Personal information
- Full name: Charles Thomas Freer
- Born: 18 March 1809 Leicester, Leicestershire, England
- Died: 12 May 1882 (aged 73) Buxton, Derbyshire, England
- Batting: Right-handed

Domestic team information
- 1842–1846: Marylebone Cricket Club

Career statistics
| Competition | First-class |
| Matches | 8 |
| Runs scored | 66 |
| Batting average | 4.71 |
| 100s/50s | –/– |
| Top score | 27 |
| Catches/stumpings | 4/– |
- Source: Cricinfo, 13 August 2021

= Charles Freer (cricketer) =

English cricketer and British Army officer

Charles Thomas Freer (18 March 1809 – 12 May 1882) was an English first-class cricketer and British Army officer.
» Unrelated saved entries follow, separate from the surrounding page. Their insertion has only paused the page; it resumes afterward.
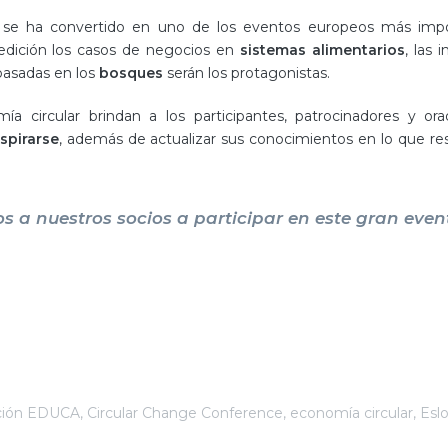
ar se ha convertido en uno de los eventos europeos más imp
 edición los casos de negocios en
sistemas alimentarios
, las 
basadas en los
bosques
serán los protagonistas.
 circular brindan a los participantes, patrocinadores y ora
nspirarse
, además de actualizar sus conocimientos en lo que re
a nuestros socios a participar en este gran even
ción EDUCA
,
Circular Change Conference
,
economía circular
,
Esl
The son of Thomas Freer, he was born at Leicester in March 1809. He was commissioned into the 65th Foot in November 1827, when he purchased the rank of ensign. years later he purchased the rank of lieutenant in October 1830, prior to retiring from service in February 1832. Five years later he was recommissioned into the Leicestershire Yeomanry. A keen cricketer, Freer played minor matches for Leicestershire and played first-class cricket for the Marylebone Cricket Club between 1842 and 1846, making eight appearances, predominantly against the university sides of Cambridge and Oxford, as well as regional sides in the form of the North and the West. He struggled in first-class cricket, scoring 66 runs at an average of just 4.71.

Freer remained serving in the Leicestershire Yeomanry into the 1840s and was promoted to captain in June 1846. Freer was nominated to be High Sheriff of Leicestershire for 1857 and was unsuccessful, but was successfully nominated again the following year; he later served as a deputy lieutenant for Leicestershire in 1862. He was promoted to major in the Leicestershire Yeomanry in May 1863, later retiring from active service some thirteen years later in June 1876. Freer was additionally a justice of the peace for Leicestershire. His business interests included his directorship of the Pare's Leicestershire Banking Company, from which he retired in 1880. Freer was the treasurer of the Leicester Royal Infirmary until his death May 1882 at Buxton, Derbyshire.